WORTHY HOME

When The World Get’s Loud

I’ve been feeling it lately. The noise. Maybe you’ve been feeling it too?

The noise of everyone’s opinions. (The comment section.)
The noise of breaking news, constant updates, and crisis after crisis.
The noise of perfection on Instagram. Where it seems like every mom is perfectly styled, perfectly productive, and somehow also perfectly rested?

Today? I’ve got two sick babies. One’s in her bed, the other one’s in front of 90’s Sesame Street reruns, pretending that my claw clip is a dinosaur.

I’m wearing my favorite oversized t-shirt with Lulu leggings that have been with me as long as my as my husband. No make-up and a Kiss press-on French manicure with three nails missing.

I’m also about to make my kids some bagged Bear-Creek Chicken Noodle Soup because I don’t really wanna chop up carrots today.

I will say, my skin care is on point.

Joking aside, I’ve found myself discouraged as someone who shares her life online. I’m not shopping every day or linking every new “it” item. I’m not a professional content creator. I’m a mom, showing up in the real, raw, everyday moments of raising my babies.

I’m a writer. Making mistakes, learning, refining, crying, and trying.

I’m a wife still learning about the man I married ten years ago – learning how to nurture and support him in deeper, quieter ways.

I’m a Christian woman learning what it really means to steward God’s word – not just outside of the home, but inside it. I’m still learning about how to do that right.

I’m a friend who may not always text back right away, but I’ll drop everything if you need me. I’m that friend.

And right now? I’m a human who’s a little overstimulated and a little bit overwhelmed.

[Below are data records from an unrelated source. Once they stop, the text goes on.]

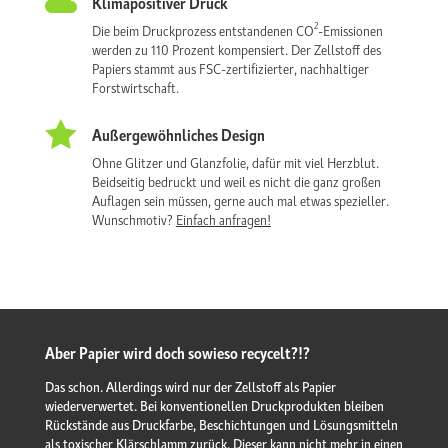

Klimapositiver Druck
2
Die beim Druckprozess entstandenen CO
-Emissionen
werden zu 110 Prozent kompensiert. Der Zellstoff des
Papiers stammt aus FSC-zertifizierter, nachhaltiger
Forstwirtschaft.

Außergewöhnliches Design
Ohne Glitzer und Glanzfolie, dafür mit viel Herzblut.
Beidseitig bedruckt und weil es nicht die ganz großen
Auflagen sein müssen, gerne auch mal etwas spezieller.
Wunschmotiv?
Einfach anfragen!
Aber Papier wird doch sowieso recycelt?!?
Das schon. Allerdings wird nur der Zellstoff als Papier
wiederverwertet. Bei konventionellen Druckprodukten bleiben
Rückstände aus Druckfarbe, Beschichtungen und Lösungsmitteln
als toxischer Klärschlamm zurück. Dieser kann nicht mehr in einen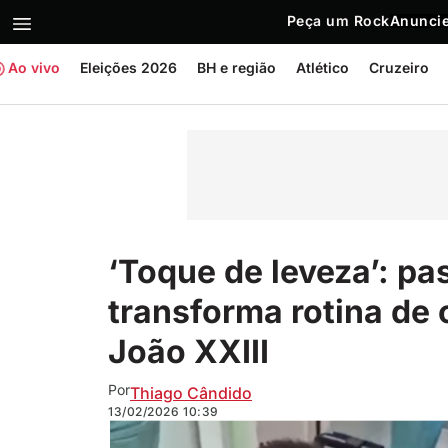
Peça um Rock
Anuncie
Ao vivo
Eleições 2026
BH e região
Atlético
Cruzeiro
‘Toque de leveza’: pa
transforma rotina de 
João XXIII
Por
Thiago Cândido
13/02/2026
10:39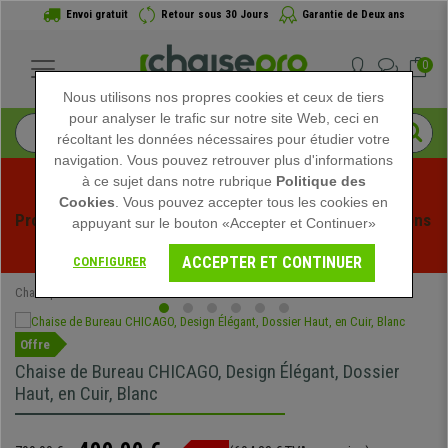
Envoi gratuit
Retour sous 30 Jours
Garantie de Deux ans
0
Nous utilisons nos propres cookies et ceux de tiers
pour analyser le trafic sur notre site Web, ceci en
récoltant les données nécessaires pour étudier votre
navigation. Vous pouvez retrouver plus d'informations
à ce sujet dans notre rubrique
Politique des
Cookies
. Vous pouvez accepter tous les cookies en
Profitez des soldes d'été chez Chaisepro ! Des réductions 
appuyant sur le bouton «Accepter et Continuer»
exclusives pour une durée limitée - 
Voir l'offre
 -
ACCEPTER ET CONTINUER
CONFIGURER
Chaisepro
Chaises de Bureau
Fauteuils de Bureau
Offre
Chaise de Bureau CHICAGO, Design Élégant, Dossier
Haut, en Cuir, Blanc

I was Amazoning MRE’s and Emergency Radios today for goodness sake.

We are the most connected generation of wives and mothers in history. And yet, I wonder – are we more connected to the outside world than we are to our own homes? Our own hearts?

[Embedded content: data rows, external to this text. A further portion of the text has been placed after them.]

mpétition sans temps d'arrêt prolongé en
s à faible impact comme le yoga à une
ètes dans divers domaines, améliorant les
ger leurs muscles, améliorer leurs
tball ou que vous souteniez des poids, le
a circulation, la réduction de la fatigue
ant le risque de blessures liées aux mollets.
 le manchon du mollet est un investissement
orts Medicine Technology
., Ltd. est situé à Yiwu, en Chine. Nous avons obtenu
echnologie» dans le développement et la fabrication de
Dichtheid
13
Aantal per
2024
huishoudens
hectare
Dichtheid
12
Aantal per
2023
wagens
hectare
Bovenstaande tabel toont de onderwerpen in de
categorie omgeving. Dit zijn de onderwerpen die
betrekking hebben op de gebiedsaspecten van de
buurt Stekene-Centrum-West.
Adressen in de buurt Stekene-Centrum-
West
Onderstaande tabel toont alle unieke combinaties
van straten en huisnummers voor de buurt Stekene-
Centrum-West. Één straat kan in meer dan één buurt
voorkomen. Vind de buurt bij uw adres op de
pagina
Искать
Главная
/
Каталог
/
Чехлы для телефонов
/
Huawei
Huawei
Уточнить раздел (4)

Don’t get me wrong; I believe knowledge matters. Awareness is important. Wisdom is vital. But constant noise? Constant consumption? Knowing everything about everyone at all times?

That’s not always holy. That’s not always helpful.

So today, if you’ve felt the pressure to keep up…
If your mind has felt foggy or your heart heavy…
If you’ve questioned whether you’re doing enough, being enough, sharing enough, achieving enough…

Let me encourage you with this:

Doing the best you can with the skills that you have is worthy.
Growing and learning – even at 32 –  is worthy.
Making mistakes and trying again is worthy.
Turning off the news and tuning into your kids is worthy.
Praying instead of posting is worthy.

This work you’re doing – as a mother, as a wife, as a woman of faith – it is good. It is holy.
Not because the world sees it ALL THE TIME.
But because we know God does.

So if the world feels loud to you today, you have full permission to just shut it down.
You don’t have to know everything. You don’t have to be everything. You don’t have to carry everything.

Sometimes the holiest thing you can do is to be quiet. To be still. To call on the voice of Jesus. 
To turn down the volume of the world and turn your heart back toward home. Toward your home.

You are not behind. You are not too late. You are not failing.

You are growing.

I think I needed this reminder just as much as anyone else today. Sometimes, writing it all out helps me see it clearly. At the end of the day, if I can be a voice of encouragement to even one mama – that’s more than enough.